▶ DATA RECORDS:
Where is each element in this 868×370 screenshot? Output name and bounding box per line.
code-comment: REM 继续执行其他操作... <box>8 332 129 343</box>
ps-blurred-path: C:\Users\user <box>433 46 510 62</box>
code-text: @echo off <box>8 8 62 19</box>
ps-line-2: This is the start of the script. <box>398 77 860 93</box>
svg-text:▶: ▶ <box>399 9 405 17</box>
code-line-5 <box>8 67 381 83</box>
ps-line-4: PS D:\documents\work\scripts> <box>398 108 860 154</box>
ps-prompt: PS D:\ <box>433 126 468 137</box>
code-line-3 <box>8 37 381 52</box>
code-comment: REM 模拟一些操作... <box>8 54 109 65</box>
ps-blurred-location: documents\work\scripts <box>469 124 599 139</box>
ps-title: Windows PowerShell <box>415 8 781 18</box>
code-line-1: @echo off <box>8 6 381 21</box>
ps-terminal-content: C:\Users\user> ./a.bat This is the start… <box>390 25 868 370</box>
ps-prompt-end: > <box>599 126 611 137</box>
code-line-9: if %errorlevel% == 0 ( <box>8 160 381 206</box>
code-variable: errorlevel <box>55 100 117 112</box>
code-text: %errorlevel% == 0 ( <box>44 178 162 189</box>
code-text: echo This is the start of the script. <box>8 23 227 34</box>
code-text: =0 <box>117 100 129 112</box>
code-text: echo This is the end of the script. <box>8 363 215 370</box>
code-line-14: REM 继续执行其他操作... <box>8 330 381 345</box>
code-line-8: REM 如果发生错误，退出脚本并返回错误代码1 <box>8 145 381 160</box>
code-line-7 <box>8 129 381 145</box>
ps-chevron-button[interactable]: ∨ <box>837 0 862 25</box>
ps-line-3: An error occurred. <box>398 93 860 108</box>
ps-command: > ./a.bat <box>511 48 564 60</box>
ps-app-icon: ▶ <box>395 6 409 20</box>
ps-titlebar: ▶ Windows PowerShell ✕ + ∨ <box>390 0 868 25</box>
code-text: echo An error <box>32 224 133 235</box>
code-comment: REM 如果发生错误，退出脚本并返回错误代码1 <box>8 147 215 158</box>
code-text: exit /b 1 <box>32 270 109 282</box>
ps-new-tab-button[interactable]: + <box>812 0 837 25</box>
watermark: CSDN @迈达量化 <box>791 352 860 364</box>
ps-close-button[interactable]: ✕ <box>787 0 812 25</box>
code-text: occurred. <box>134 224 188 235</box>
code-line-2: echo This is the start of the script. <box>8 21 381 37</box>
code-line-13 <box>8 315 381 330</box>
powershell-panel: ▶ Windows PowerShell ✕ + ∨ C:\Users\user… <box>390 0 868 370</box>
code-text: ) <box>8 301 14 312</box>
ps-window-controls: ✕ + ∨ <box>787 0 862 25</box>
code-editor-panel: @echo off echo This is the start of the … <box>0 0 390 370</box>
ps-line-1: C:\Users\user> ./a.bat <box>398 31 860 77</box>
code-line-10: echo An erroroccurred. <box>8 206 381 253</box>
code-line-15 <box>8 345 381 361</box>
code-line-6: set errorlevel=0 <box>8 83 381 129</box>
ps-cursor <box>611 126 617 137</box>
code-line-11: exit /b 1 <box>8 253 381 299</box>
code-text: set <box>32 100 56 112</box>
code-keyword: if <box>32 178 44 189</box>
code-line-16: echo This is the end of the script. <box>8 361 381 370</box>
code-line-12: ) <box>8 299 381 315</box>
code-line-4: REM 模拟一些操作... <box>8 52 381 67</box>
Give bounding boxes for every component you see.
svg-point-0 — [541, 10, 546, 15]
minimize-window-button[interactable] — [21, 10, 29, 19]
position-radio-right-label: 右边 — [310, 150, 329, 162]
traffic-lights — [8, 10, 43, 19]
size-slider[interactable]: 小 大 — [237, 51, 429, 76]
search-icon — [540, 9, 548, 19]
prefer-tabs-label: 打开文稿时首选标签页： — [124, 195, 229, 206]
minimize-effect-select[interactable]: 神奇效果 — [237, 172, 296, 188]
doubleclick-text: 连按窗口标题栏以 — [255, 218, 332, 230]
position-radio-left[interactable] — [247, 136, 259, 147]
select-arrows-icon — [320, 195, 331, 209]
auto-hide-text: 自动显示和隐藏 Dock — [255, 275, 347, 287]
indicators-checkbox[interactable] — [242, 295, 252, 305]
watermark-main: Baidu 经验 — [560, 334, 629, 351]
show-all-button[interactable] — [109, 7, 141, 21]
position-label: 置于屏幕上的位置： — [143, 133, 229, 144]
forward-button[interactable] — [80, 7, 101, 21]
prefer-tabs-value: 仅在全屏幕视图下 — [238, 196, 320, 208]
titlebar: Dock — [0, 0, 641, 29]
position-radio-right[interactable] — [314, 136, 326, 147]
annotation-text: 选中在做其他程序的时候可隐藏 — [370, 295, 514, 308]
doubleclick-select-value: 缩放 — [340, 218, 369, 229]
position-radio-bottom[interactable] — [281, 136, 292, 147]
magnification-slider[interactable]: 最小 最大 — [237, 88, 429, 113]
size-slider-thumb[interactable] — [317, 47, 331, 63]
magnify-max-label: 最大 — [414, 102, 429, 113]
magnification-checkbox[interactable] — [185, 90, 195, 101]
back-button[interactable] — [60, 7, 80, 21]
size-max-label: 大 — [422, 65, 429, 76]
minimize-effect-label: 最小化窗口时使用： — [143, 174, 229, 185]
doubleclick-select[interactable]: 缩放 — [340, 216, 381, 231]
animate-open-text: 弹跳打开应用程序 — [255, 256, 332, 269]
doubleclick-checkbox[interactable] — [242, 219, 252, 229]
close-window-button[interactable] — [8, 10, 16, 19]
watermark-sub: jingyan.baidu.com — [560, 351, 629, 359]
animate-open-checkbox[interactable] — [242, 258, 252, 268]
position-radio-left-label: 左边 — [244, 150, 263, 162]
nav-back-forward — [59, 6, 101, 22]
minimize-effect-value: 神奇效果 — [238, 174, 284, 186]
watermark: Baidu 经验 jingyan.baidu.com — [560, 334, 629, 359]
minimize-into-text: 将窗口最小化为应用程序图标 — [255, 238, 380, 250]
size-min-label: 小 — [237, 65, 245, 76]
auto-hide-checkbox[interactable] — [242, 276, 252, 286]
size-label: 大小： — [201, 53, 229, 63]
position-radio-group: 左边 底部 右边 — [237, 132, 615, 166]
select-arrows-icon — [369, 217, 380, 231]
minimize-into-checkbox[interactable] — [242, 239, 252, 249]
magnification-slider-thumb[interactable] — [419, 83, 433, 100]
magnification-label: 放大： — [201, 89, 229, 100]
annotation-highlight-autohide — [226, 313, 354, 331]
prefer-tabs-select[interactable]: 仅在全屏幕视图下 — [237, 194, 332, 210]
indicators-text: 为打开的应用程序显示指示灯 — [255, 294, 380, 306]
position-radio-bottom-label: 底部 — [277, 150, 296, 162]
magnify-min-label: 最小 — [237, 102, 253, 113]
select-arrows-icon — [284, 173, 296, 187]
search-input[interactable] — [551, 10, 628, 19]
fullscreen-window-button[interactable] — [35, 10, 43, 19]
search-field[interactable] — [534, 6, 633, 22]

▶ WHAT YOU SHOULD DO: Find the string "panel" in the listing and return every line that holds it.

▶ RESPONSE TO THE EXERCISE:
powershell-panel: ▶ Windows PowerShell ✕ + ∨ C:\Users\user… <box>390 0 868 370</box>
code-editor-panel: @echo off echo This is the start of the … <box>0 0 390 370</box>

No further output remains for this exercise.